Complaint, Exhibit D-1 to Notice of Removal, Docket Entry No. 1-4, p. 8 ¶ 21.
4. Quiet Title
Plaintiffs request "declaratory judgment for quiet title, thereby voiding all documents on file indicating any interest of Defendant in the Property pursuant to the Deed of Trust, subsequent assignment thereof, appointment of substitute trustee documents and voiding any interest in the name of Defendants in the Property. "The elements of a quiet-title claim are: (1) an interest in a specific property; (2) title to the property is affected by a claim by the defendant; and (3) the claim, although facially valid, is invalid or unenforceable." Ocwen Loan Servicing, LLC v. Gonzalez Financial Holdings, Inc., 77 F.Supp.3d 584, 588 (S.D. Tex. 2015) (internal quotation marks omitted). As explained above, Plaintiffs' only allegations attacking Defendants' rights under the Deed of Trust and its assignment are conclusory. Plaintiffs identify no specific defect or fraud in connection with those documents. Plaintiffs' request for a declaratory judgment for quiet tile will therefore be dismissed.
Id. ¶ 22.
B. Plaintiffs' Claim for Common Law Fraud
Plaintiffs allege a claim for Texas common law fraud. The claim is based on Defendants' alleged statements made in the course of Plaintiffs' applying for a loan modification. Defendants argue that the claim suffers numerous pleading defects, but the court need only address one element - detrimental reliance. The elements of a Texas common law fraud claim are:" (1) that a material representation was made; (2) the representation was false; (3) when the representation was made, the speaker knew it was false or made it recklessly without any knowledge of the truth and as a positive assertion; (4) the speaker made the representation with the intent that the other party should act upon it; (5) the party acted in reliance on the representation; and (6) the party thereby suffered injury." In re FirstMerit Bank, N.A., 52 S.W.3d 749, 758 (Tex. 2001) (emphasis added).

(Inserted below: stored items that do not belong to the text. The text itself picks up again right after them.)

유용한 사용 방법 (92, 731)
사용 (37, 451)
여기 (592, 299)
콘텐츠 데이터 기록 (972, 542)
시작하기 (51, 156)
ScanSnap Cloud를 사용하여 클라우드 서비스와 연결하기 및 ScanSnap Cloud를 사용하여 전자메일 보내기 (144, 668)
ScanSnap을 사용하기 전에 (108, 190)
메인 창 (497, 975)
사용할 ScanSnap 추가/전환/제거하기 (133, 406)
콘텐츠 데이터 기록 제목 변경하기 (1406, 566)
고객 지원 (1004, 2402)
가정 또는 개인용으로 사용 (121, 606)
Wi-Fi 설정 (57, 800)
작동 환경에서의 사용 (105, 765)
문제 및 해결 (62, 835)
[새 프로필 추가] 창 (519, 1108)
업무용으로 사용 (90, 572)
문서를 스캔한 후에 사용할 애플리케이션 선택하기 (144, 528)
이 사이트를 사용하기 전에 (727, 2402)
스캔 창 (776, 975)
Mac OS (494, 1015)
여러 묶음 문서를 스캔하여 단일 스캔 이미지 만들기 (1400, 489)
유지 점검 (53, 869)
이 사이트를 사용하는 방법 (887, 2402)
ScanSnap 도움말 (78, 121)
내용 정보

Plaintiffs have not responded to Defendants' MJP to explain how their allegations correspond to the fraud elements. But the court must evaluate the sufficiency of the Complaint and therefore must consider whether Plaintiffs' allegations could support a fraud claim. Read liberally, the Complaint's fraud claim identifies two possible representations: Defendants' alleged statement that Plaintiffs "had an option of filling out a loss mitigation application" and Defendants' invitation, after denying this first application, for Plaintiffs to reapply if their circumstances changed. The Complaint does not allege that the first statement was false, so it cannot support a fraud claim. Plaintiffs' theory regarding the second statement appears to be that Defendants implied that they would at least consider another application but had no intention to do so. The court assumes without deciding that this invitation to reapply adequately alleges a knowingly false representation and that Plaintiffs adequately allege reliance in the form of obtaining new employment and reapplying for a loan modification. But even if these first five elements could be met, Plaintiffs have not identified any injury caused by their reliance. Plaintiffs do not allege that Plaintiffs' second application or their new employment contributed to Defendants' decision to pursue foreclosure. Plaintiffs' claim for common law fraud is not adequately pleaded, and it will be dismissed.
Id. at 7 ¶¶ 14-15, p. 9 ¶ 25.
IV. Conclusion and Order
Plaintiffs have failed to state a claim for declaratory judgment or for common law fraud. Defendants' Motion for Judgment on the Pleadings (Docket Entry No. 34) is therefore GRANTED. This action will be dismissed with prejudice.